Aquella noche de agosto en que los cuatro de Liverpool dejaron el escenario para siempre
Seis décadas después del último show de The Beatles, el recuerdo de Candlestick Park sirve para pensar cómo una banda que cambió la música mundial eligió, sin aviso, el estudio por encima del directo

El tiempo pasa y a mí me sigue resultando difícil aceptar la idea de que una banda de la magnitud de The Beatles se haya bajado de un escenario sin avisar. Esta semana se cumplieron sesenta años de aquella última noche, el 29 de agosto de 1966, y la fecha sigue sirviéndome como punto de partida para conversar con productores vitivinícolas sobre los cambios de era que nadie anuncia pero que todos, tarde o temprano, terminamos padeciendo. Porque en la viña, como en el rock, hay un antes y un después que muchas veces se reconoce recién cuando ya pasó.
Lo que ocurrió en el Candlestick Park de San Francisco aquella noche fue, visto desde hoy, un portazo silencioso. El estadio estaba a medio llenar, algo que hasta entonces no le había ocurrido a la banda en Estados Unidos, y el escenario aparecía rodeado por una jaula de alambre. Cuando terminaron, los cuatro músicos salieron del predio en un camión blindado. No hubo anuncio, no hubo un hasta luego, ni siquiera hubo tiempo para sospechar que esa era la última vez.
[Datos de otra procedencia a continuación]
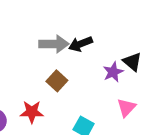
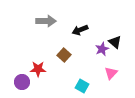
gray arrow: (54, 44) -> (46, 21), moved
red star: (32, 112) -> (38, 69), moved

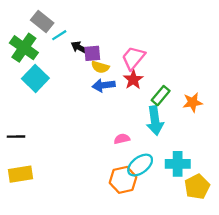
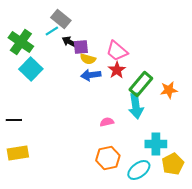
gray rectangle: (42, 21) -> (61, 19), moved
pink trapezoid: (133, 58) -> (117, 51), turned -90
green rectangle: (161, 96) -> (141, 84), size x1.4
cyan ellipse: (140, 165) -> (139, 170), moved

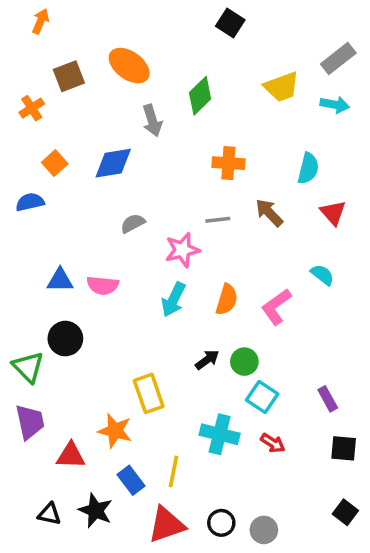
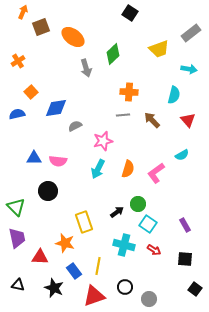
brown square: (69, 76) -> (41, 27), moved
cyan arrow: (335, 105) -> (189, 69), moved
blue diamond: (113, 163) -> (56, 108), moved
gray line: (218, 220) -> (123, 115), moved
cyan semicircle: (322, 275) -> (182, 155), turned 112
black circle: (65, 339) -> (48, 191), moved
black arrow: (207, 360) -> (117, 212), moved
black square: (344, 448) -> (185, 259), moved
black triangle: (49, 514) -> (18, 285), moved
black circle: (221, 523) -> (125, 287), moved

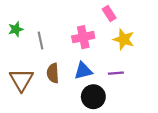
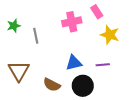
pink cross: (83, 37) -> (72, 22), moved
brown semicircle: (53, 73) -> (52, 85), moved, turned -60

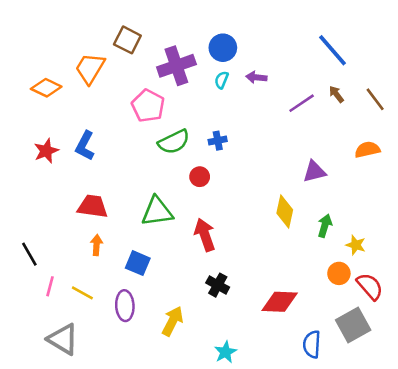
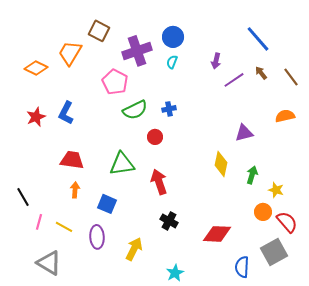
purple arrow: (256, 77) -> (216, 61), moved, turned -84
De la gira al estudio, del escenario a la consola
Lo curioso es que la decisión ya se estaba cocinando hacía meses. La gira de 1966 había arrancado casi al mismo tiempo que la banda terminaba de grabar Revolver, un disco plagado de capas sonoras y trucos de estudio que resultaban imposibles de reproducir en un escenario. Ni Eleanor Rigby ni Tomorrow Never Knows podían sonar en vivo tal como estaban pensadas. Para cuando llegaron a la última etapa de la gira norteamericana, las entradas ya no se agotaban como antes, y la sensación de que algo se cerraba estaba al alcance de cualquiera que quisiera mirarlo.
En ese mismo período, la banda había empezado a tratar al estudio de grabación como un espacio creativo propio y no como un mero ensayo para el directo. El cambio era de fondo: lo importante dejaba de ser el show para pasar a ser la placa. Lo que pasó después, cuando en pocas semanas volvieron al estudio y nunca más pisaron un escenario juntos como The Beatles, fue la confirmación de un proceso que ya se había puesto en marcha mucho antes de la última noche.
- El formato del show seguía siendo el de un programa de variedades de los años cincuenta, con actos de apertura y una sucesión de canciones sin pausa ni puesta en escena.
- En Japón y Filipinas la gira había acumulado rechazos del público local antes de llegar a Estados Unidos.
- La entrevista en la que John Lennon comparó la popularidad de la banda con la situación de la Iglesia en Inglaterra desató quemas de discos y amenazas de excomunión en distintos puntos del país.
- La salida del Candlestick Park se produjo sin que ninguno de los cuatro supiera que estaba tocando su último concierto.
A mí lo que más me llama la atención, y se lo escuché decir a un viñatero veterano de Maipú con el que suelo hablar de estas cosas, es cómo los momentos bisagra nunca llegan con un comunicado oficial. La banda no avisó que dejaba los escenarios, del mismo modo que una variedad de uva no avisa que dejó de ser rentable. Uno se entera cuando ya pasó. Y ahí aparece la segunda cuestión: qué hace cada uno con lo que viene después. Porque de la hilera a la góndola, igual que del escenario al estudio, hay decisiones que cambian todo y que no siempre se toman a tiempo.
Cuando uno repasa estos sesenta años, lo que queda flotando es la pregunta sobre cuál fue el momento decisivo. Para algunos fue la entrevista de Lennon, para otros el primer disco en el estudio de Abbey Road pensado sin la presión del directo, para otros la noche misma del Candlestick Park. Personalmente, creo que la decisión ya estaba tomada mucho antes de esa última fecha: la banda se estaba yendo del escenario mientras todavía estaba arriba de él, y lo que pasó en San Francisco fue apenas el certificado de defunción de una etapa que había concluido en silencio.
Queda, todavía, un cabo sin atar que a mí me obsesiona. The Beatles nunca explicó públicamente por qué dejó de tocar en vivo. No hubo comunicado, no hubo gira despedida, no hubo un documento firmado por los cuatro. Esa ausencia de explicación oficial es, sesenta años después, lo que vuelve a la noche del Candlestick Park tan inquietante. Porque lo que el Estado, en mi oficio, todavía no resolvió es algo parecido: cómo contar las historias bisagra sin que terminen convertidas en un parte meteorológico. Mientras tanto, en este oficio de contar, uno sigue volviendo al 29 de agosto de 1966 en busca de la frase que nadie pronunció.